A story circulates about Mother Teresa, who, it is said, replied to the question “How do you stand it when you have to serve some truly despicable person?” with sigh, saying, “I look deeply into their eyes and say to myself, “My Jesus, what an interesting disguise you are wearing today.”
Many years ago, I saw a piece by artist Ginger Geyer called something like “Mother Teresa’s Paper Dolls,” which was inspired by this story. Geyer, who specializes in not-quite-trompe-oeil porcelain renditions of all kinds of everyday objects, had made a piece that consisted of something that looked like a cheap, flat paper box, the kind that might once have been used to give someone a carefully-folded shirt or scarf, but now was so beat up that it was only good for holding a child’s collection of paper dolls. The paper dolls inside, however, were not the sentimental religious cutouts that might be found by googling “Mother Teresa” and “paper dolls” today, nor were they the kind of fantasy fashions that populated the paper dolls of my own childhood in the 1950s. Rather, what I recall is that the fragile, wafer-thin, human-shaped objects inside that porcelain box which pretended to be ordinary, worn-out cardboard bore images of people with disfigured faces or missing limbs, naked or dressed in rags or wrapped in dirty blankets. These fake cut-outs were disguises for the missing, perfect, shining figure of Jesus.

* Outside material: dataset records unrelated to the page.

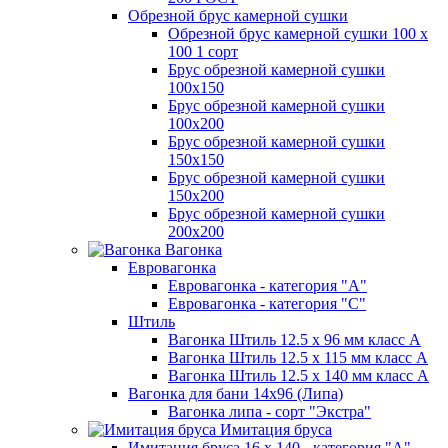
Обрезной брус камерной сушки
Обрезной брус камерной сушки 100 х
100 1 сорт
Брус обрезной камерной сушки
100х150
Брус обрезной камерной сушки
100х200
Брус обрезной камерной сушки
150х150
Брус обрезной камерной сушки
150х200
Брус обрезной камерной сушки
200х200
Вагонка
Евровагонка
Евровагонка - категория "А"
Евровагонка - категория "С"
Штиль
Вагонка Штиль 12.5 х 96 мм класс А
Вагонка Штиль 12.5 х 115 мм класс А
Вагонка Штиль 12.5 х 140 мм класс А
Вагонка для бани 14х96 (Липа)
Вагонка липа - сорт "Экстра"
Имитация бруса
Имитация бруса 16 х 140 - категория "А"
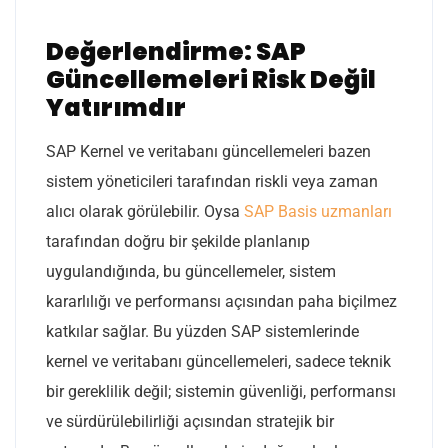
Değerlendirme: SAP
Güncellemeleri Risk Değil
Yatırımdır
SAP Kernel ve veritabanı güncellemeleri bazen
sistem yöneticileri tarafından riskli veya zaman
alıcı olarak görülebilir. Oysa
SAP Basis uzmanları
tarafından doğru bir şekilde planlanıp
uygulandığında, bu güncellemeler, sistem
kararlılığı ve performansı açısından paha biçilmez
katkılar sağlar. Bu yüzden SAP sistemlerinde
kernel ve veritabanı güncellemeleri, sadece teknik
bir gereklilik değil; sistemin güvenliği, performansı
ve sürdürülebilirliği açısından stratejik bir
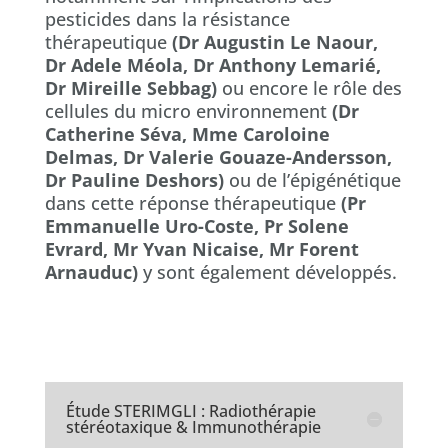
pesticides dans la résistance
thérapeutique
(Dr Augustin Le Naour,
Dr Adele Méola, Dr Anthony Lemarié,
Dr Mireille Sebbag)
ou encore le rôle des
cellules du micro environnement
(Dr
Catherine Séva, Mme Caroloine
Delmas, Dr Valerie Gouaze-Andersson,
Dr Pauline Deshors)
ou de l’épigénétique
dans cette réponse thérapeutique
(Pr
Emmanuelle Uro-Coste, Pr Solene
Evrard, Mr Yvan Nicaise, Mr Forent
Arnauduc)
y sont également développés.
Étude STERIMGLI : Radiothérapie
stéréotaxique & Immunothérapie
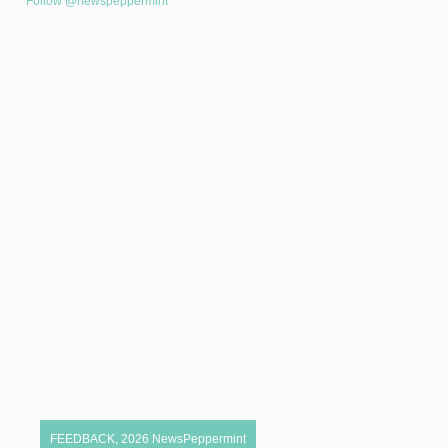
Follow @newspeppermint
FEEDBACK
,
2026
NewsPeppermint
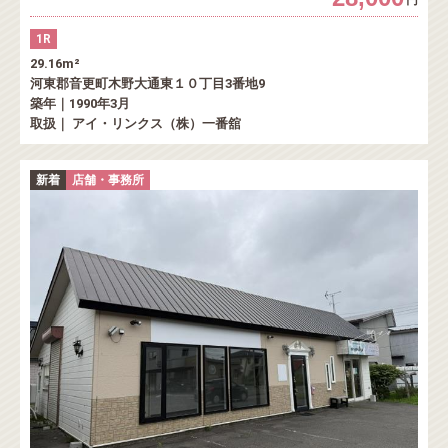
1R
29.16m²
河東郡音更町木野大通東１０丁目3番地9
築年｜1990年3月
取扱｜ アイ・リンクス（株）一番舘
新着
店舗・事務所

That I still recall this piece all these years later is a testament to the power of Geyer’s quirky vision, as well as to the enduring truth of today’s Gospel reading.* We are all paper dolls, covering up the shining presence that lives in each one of us with masks that keep us from seeing Jesus in one another, or from being Jesus to someone else. Today, Jesus continues to invite me to see past whatever disguises he might be wearing, and to remember that I, too, might be Jesus in disguise, offering the water of life to someone who is dying of thirst.
–Deborah Sokolove, Seekers Church
- Who do I see when I look into the eyes of a stranger?
- How have I welcomed Jesus-in-Disguise?
- How have I been Jesus-in-Disguise to others?